Extracted page text data:
■ ■ ■ ■ ■
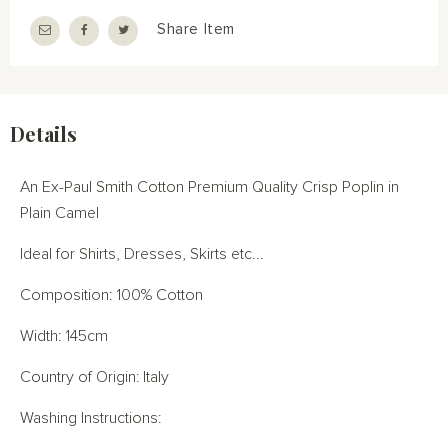
Share Item
Details
An Ex-Paul Smith Cotton Premium Quality Crisp Poplin in
Plain Camel
Ideal for Shirts, Dresses, Skirts etc...
Composition: 100% Cotton
Width: 145cm
Country of Origin: Italy
Washing Instructions:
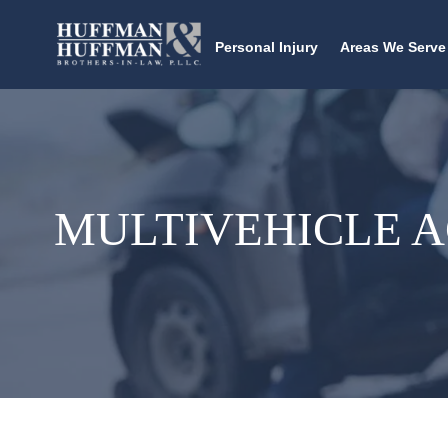
Personal Injury
Areas We Serve
MULTIVEHICLE 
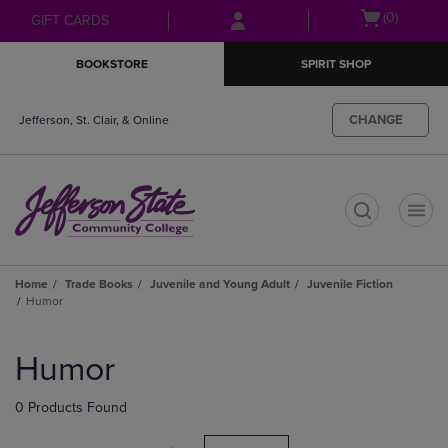
Skip
Skip
Open
(0)
GIFT CARDS
to
to
cart
main
main
menu
BOOKSTORE
SPIRIT SHOP
content
navigation
menu
CHANGE
Jefferson, St. Clair, & Online
t
Home
Trade Books
Juvenile and Young Adult
Juvenile Fiction
Humor
Skip
to
Humor
products
0 Products Found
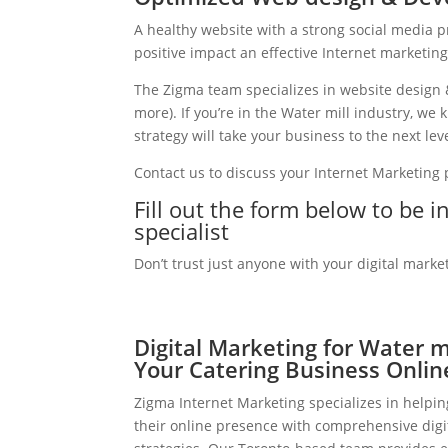
A healthy website with a strong social media 
positive impact an effective Internet marketin
The Zigma team specializes in website design 
more). If you’re in the Water mill industry, w
strategy will take your business to the next leve
Contact us to discuss your Internet Marketing
Fill out the form below to be i
specialist
Don’t trust just anyone with your digital marke
Digital Marketing for Water m
Your Catering Business Onlin
Zigma Internet Marketing specializes in helpin
their online presence with comprehensive digi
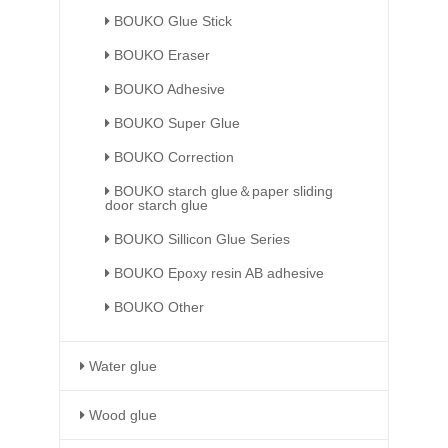
BOUKO Glue Stick
BOUKO Eraser
BOUKO Adhesive
BOUKO Super Glue
BOUKO Correction
BOUKO starch glue＆paper sliding
door starch glue
BOUKO Sillicon Glue Series
BOUKO Epoxy resin AB adhesive
BOUKO Other
Water glue
Wood glue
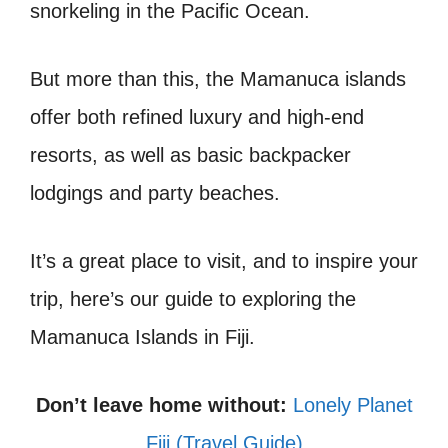
snorkeling in the Pacific Ocean.
But more than this, the Mamanuca islands
offer both refined luxury and high-end
resorts, as well as basic backpacker
lodgings and party beaches.
It’s a great place to visit, and to inspire your
trip, here’s our guide to exploring the
Mamanuca Islands in Fiji.
Don’t leave home without:
Lonely Planet
Fiji (Travel Guide)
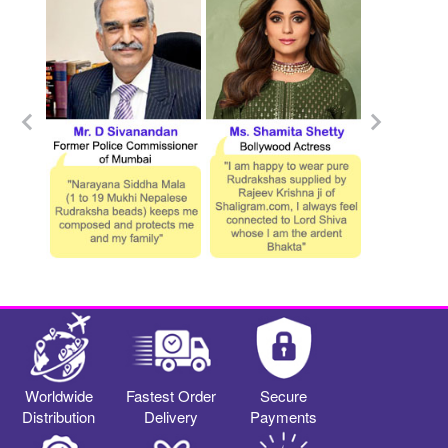
Worldwide
Fastest Order
Secure
Distribution
Delivery
Payments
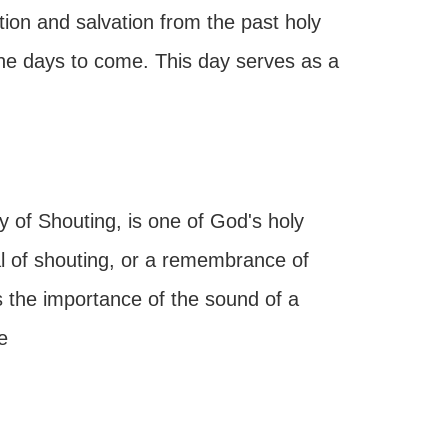
ption and salvation from the past holy
the days to come. This day serves as a
of Shouting, is one of God's holy
al of shouting, or a remembrance of
s the importance of the sound of a
e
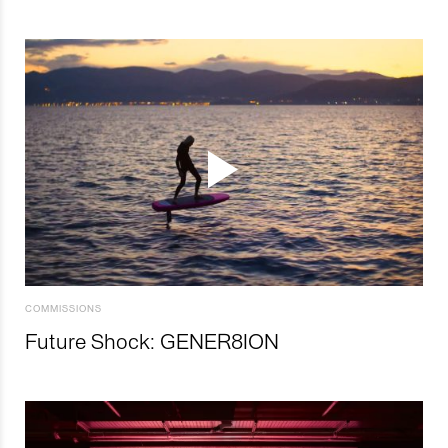
COMMISSIONS
Future Shock: GENER8ION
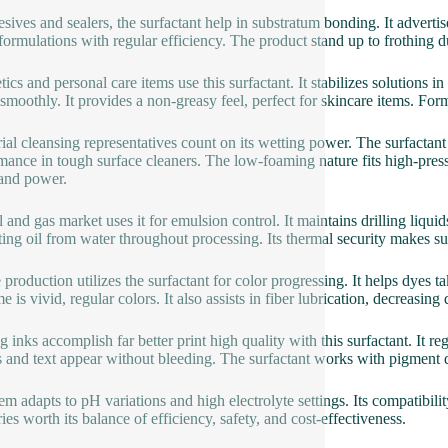
esives and sealers, the surfactant help in substratum bonding. It advertise
 formulations with regular efficiency. The product stand up to frothing 
ics and personal care items use this surfactant. It stabilizes solutions 
 smoothly. It provides a non-greasy feel, perfect for skincare items. Form
rial cleansing representatives count on its wetting power. The surfactant
mance in tough surface cleaners. The low-foaming nature fits high-pres
and power.
l and gas market uses it for emulsion control. It maintains drilling liqu
ting oil from water throughout processing. Its thermal security makes su
 production utilizes the surfactant for color progressing. It helps dyes t
e is vivid, regular colors. It also assists in fiber lubrication, decreas
g inks accomplish far better print high quality with this surfactant. It re
 and text appear without bleeding. The surfactant works with pigment d
tem adapts to pH variations and high electrolyte settings. Its compatibil
ies worth its balance of efficiency, safety, and cost-effectiveness.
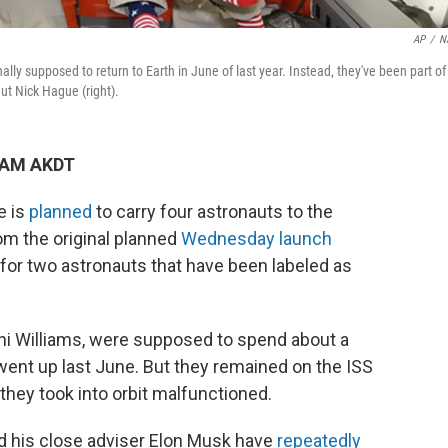
AP
/
N
ally supposed to return to Earth in June of last year. Instead, they've been part of
aut Nick Hague (right).
1 AM AKDT
e is
planned
to carry four astronauts to the
rom the original planned
Wednesday launch
y for two astronauts that have been labeled as
ni Williams, were supposed to spend about a
ent up last June. But they remained on the ISS
they took into orbit malfunctioned.
d his close adviser Elon Musk have
repeatedly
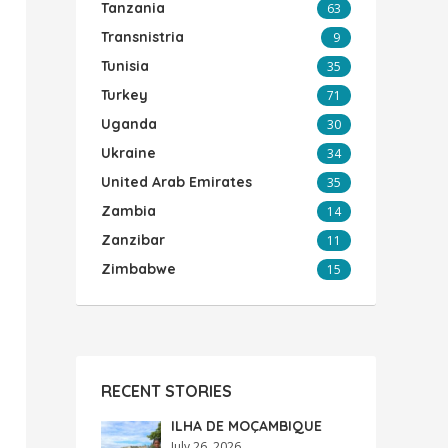
Tanzania
63
Transnistria
9
Tunisia
35
Turkey
71
Uganda
30
Ukraine
34
United Arab Emirates
35
Zambia
14
Zanzibar
11
Zimbabwe
15
RECENT STORIES
ILHA DE MOÇAMBIQUE
July 26, 2026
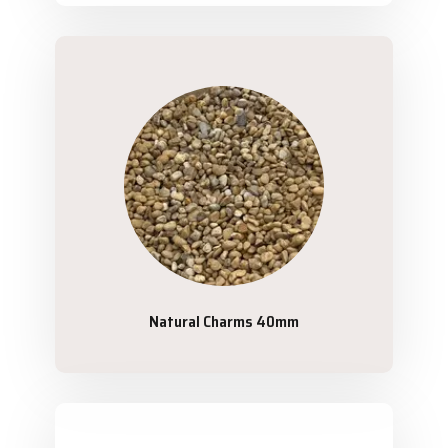
Natural Charms 40mm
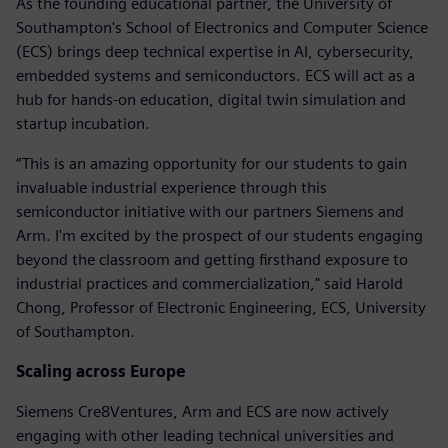
As the founding educational partner, the University of
Southampton's School of Electronics and Computer Science
(ECS) brings deep technical expertise in AI, cybersecurity,
embedded systems and semiconductors. ECS will act as a
hub for hands-on education, digital twin simulation and
startup incubation.
“This is an amazing opportunity for our students to gain
invaluable industrial experience through this
semiconductor initiative with our partners Siemens and
Arm. I'm excited by the prospect of our students engaging
beyond the classroom and getting firsthand exposure to
industrial practices and commercialization," said Harold
Chong, Professor of Electronic Engineering, ECS, University
of Southampton.
Scaling across Europe
Siemens Cre8Ventures, Arm and ECS are now actively
engaging with other leading technical universities and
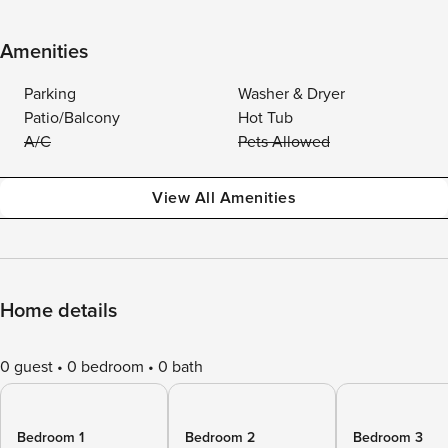
Amenities
Parking
Washer & Dryer
Patio/Balcony
Hot Tub
A/C
Pets Allowed
View All Amenities
Home details
0 guest
0 bedroom
0 bath
Bedroom 1
Bedroom 2
Bedroom 3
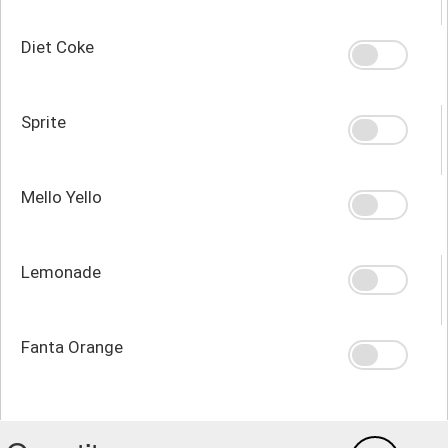
Diet Coke
Sprite
Mello Yello
Lemonade
Fanta Orange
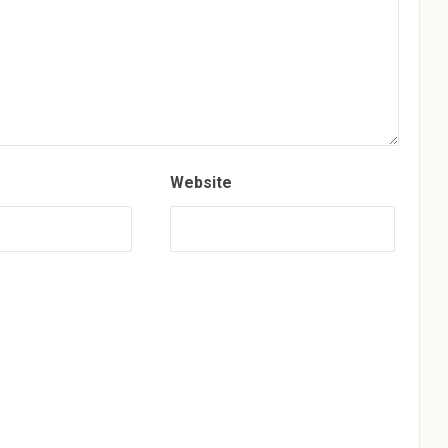
Website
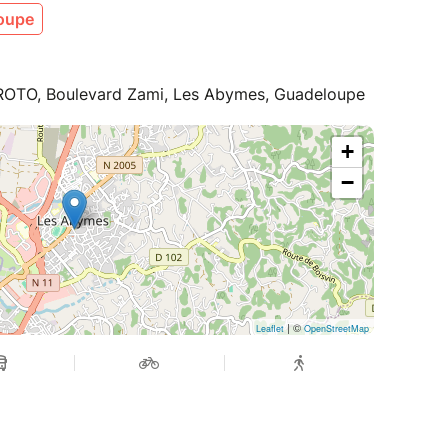
oupe
x PROTO, Boulevard Zami, Les Abymes, Guadeloupe
+
−
| ©
Leaflet
OpenStreetMap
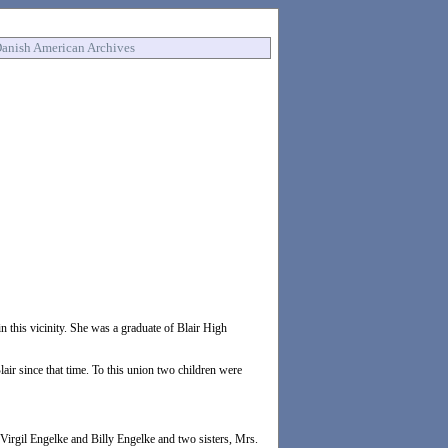
anish American Archives
this vicinity. She was a graduate of Blair High
ir since that time. To this union two children were
 Virgil Engelke and Billy Engelke and two sisters, Mrs.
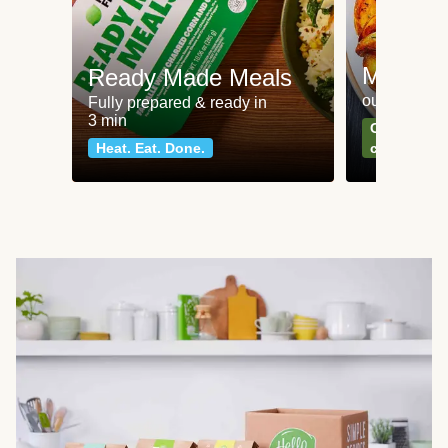
Meat an
Ready Made Meals
our most po
Fully prepared & ready in
3 min
Can't go wr
Heat. Eat. Done.
classics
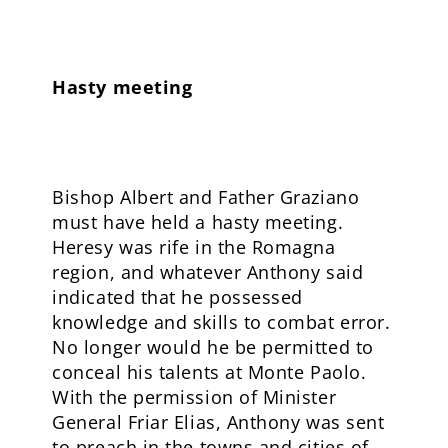
Hasty meeting
Bishop Albert and Father Graziano
must have held a hasty meeting.
Heresy was rife in the Romagna
region, and whatever Anthony said
indicated that he possessed
knowledge and skills to combat error.
No longer would he be permitted to
conceal his talents at Monte Paolo.
With the permission of Minister
General Friar Elias, Anthony was sent
to preach in the towns and cities of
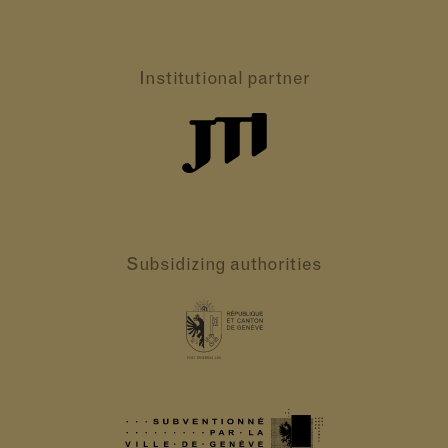
Institutional partner
Subsidizing authorities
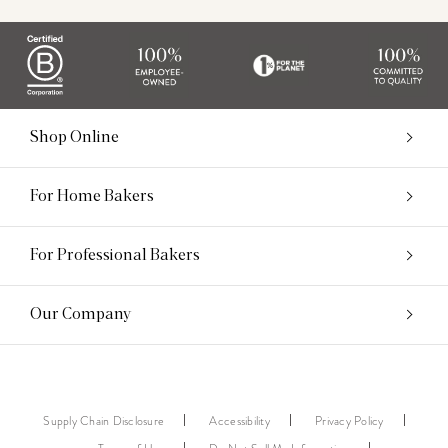
Shop Online
For Home Bakers
For Professional Bakers
Our Company
Supply Chain Disclosure
Accessibility
Privacy Policy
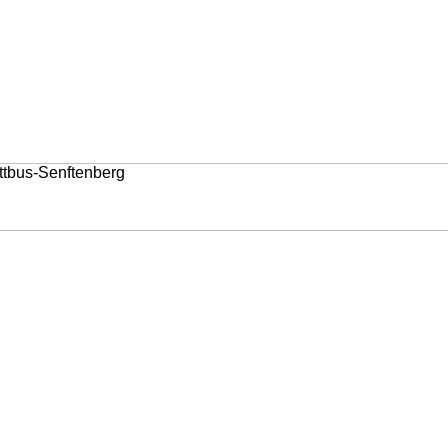
ttbus-Senftenberg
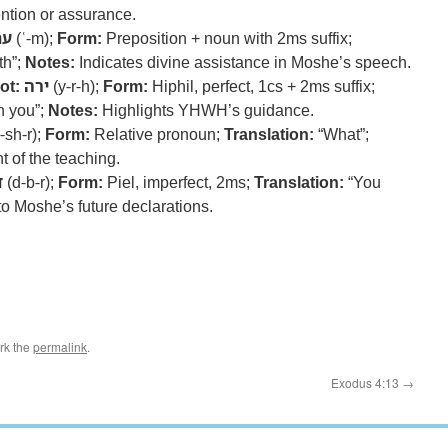
ntion or assurance.
עם
(ʿ-m);
Form:
Preposition + noun with 2ms suffix;
th”;
Notes:
Indicates divine assistance in Moshe’s speech.
ot:
ירה
(y-r-h);
Form:
Hiphil, perfect, 1cs + 2ms suffix;
h you”;
Notes:
Highlights YHWH’s guidance.
-sh-r);
Form:
Relative pronoun;
Translation:
“What”;
t of the teaching.
ר
(d-b-r);
Form:
Piel, imperfect, 2ms;
Translation:
“You
o Moshe’s future declarations.
rk the
permalink
.
Exodus 4:13
→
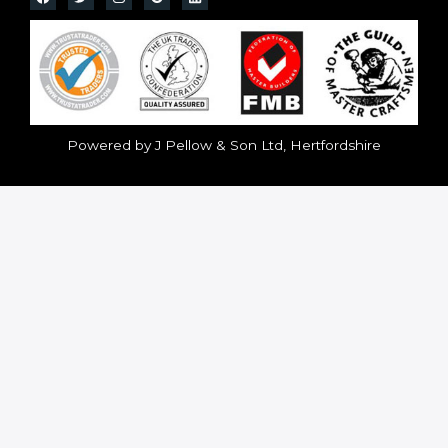
Powered by J Pellow & Son Ltd, Hertfordshire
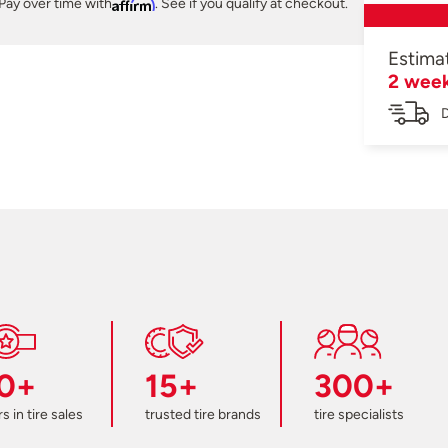
Pay over time with
Affirm
. See if you qualify at checkout.
Estima
2 wee
D
0+
15+
300+
s in tire sales
trusted tire brands
tire specialists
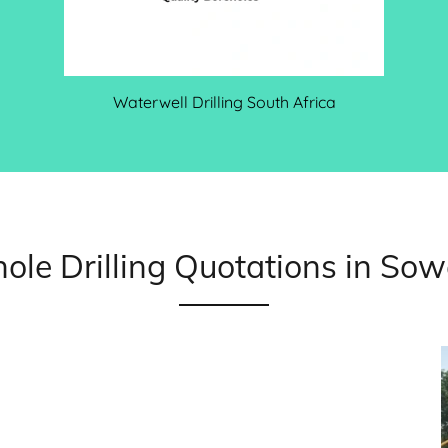
Waterwell Drilling South Africa
ole Drilling Quotations in So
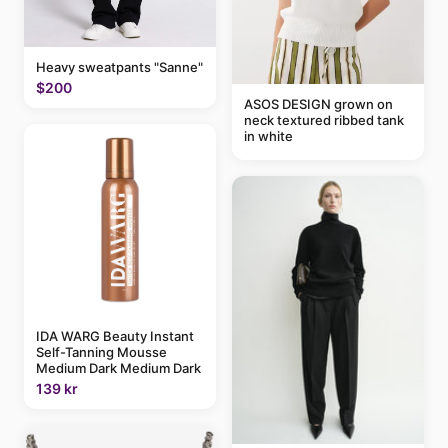
Heavy sweatpants "Sanne"
$200
ASOS DESIGN grown on
neck textured ribbed tank
in white
IDA WARG Beauty Instant
Self-Tanning Mousse
Medium Dark Medium Dark
139 kr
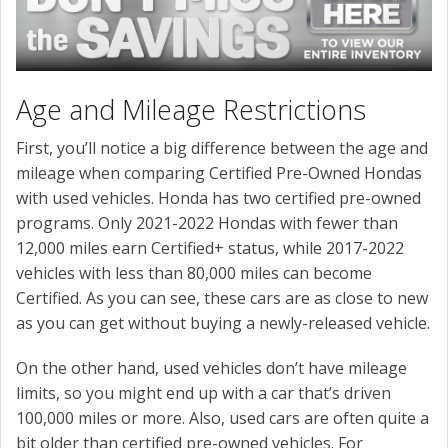
Age and Mileage Restrictions
First, you’ll notice a big difference between the age and
mileage when comparing Certified Pre-Owned Hondas
with used vehicles. Honda has two certified pre-owned
programs. Only 2021-2022 Hondas with fewer than
12,000 miles earn Certified+ status, while 2017-2022
vehicles with less than 80,000 miles can become
Certified. As you can see, these cars are as close to new
as you can get without buying a newly-released vehicle.
On the other hand, used vehicles don’t have mileage
limits, so you might end up with a car that’s driven
100,000 miles or more. Also, used cars are often quite a
bit older than certified pre-owned vehicles. For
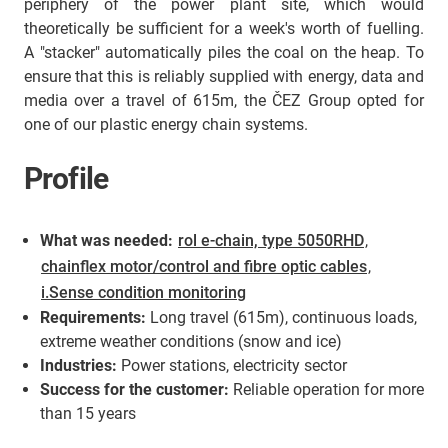
periphery of the power plant site, which would
theoretically be sufficient for a week's worth of fuelling.
A "stacker" automatically piles the coal on the heap. To
ensure that this is reliably supplied with energy, data and
media over a travel of 615m, the ČEZ Group opted for
one of our plastic energy chain systems.
Profile
What was needed:
rol e-chain, type 5050RHD
,
chainflex motor/control and fibre optic cables
,
i.Sense condition monitoring
Requirements:
Long travel (615m), continuous loads,
extreme weather conditions (snow and ice)
Industries:
Power stations, electricity sector
Success for the customer:
Reliable operation for more
than 15 years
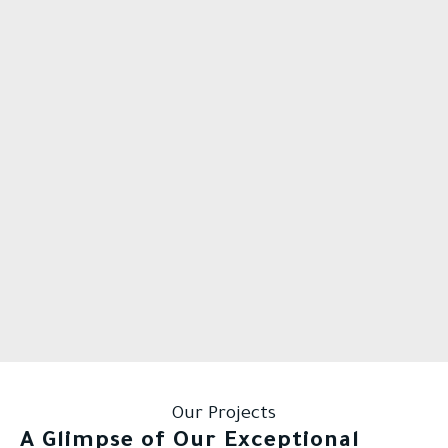
Our Projects
A Glimpse of Our Exceptional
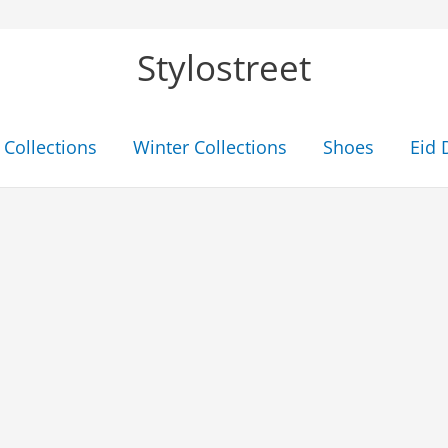
Stylostreet
Collections
Winter Collections
Shoes
Eid 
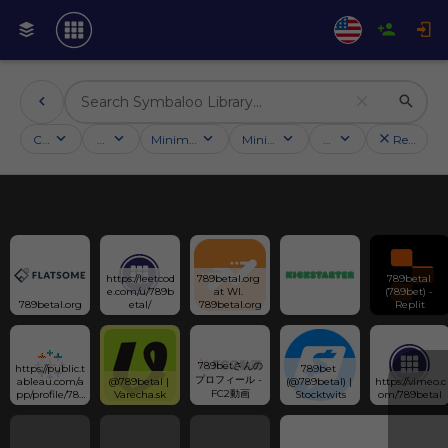
Categories
Activities
Minimum followers
Minimum rating
Country
Reset filt
https://leetcod
789betal.org 
789betal 
e.com/u/789b
at WI. 
(789bet) - 
789betal.org
etal/
789betal.org
Replit
789betさんの
https://public.t
789bet 
プロフィール - 
ableau.com/a
@789betal | 
(@789betal) | 
https://vimeo.c
FC2動画
pp/profile/789
Varecha.sk
Stocktwits
om/789betal
betal/vizzes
■ ■ ■ ■ ■
> **WHAT TO WORK ON**: Reproduce every line in the data that has the word "cars" in it.

> **YOUR RESPONSE**:
Certified. As you can see, these cars are as close to new
100,000 miles or more. Also, used cars are often quite a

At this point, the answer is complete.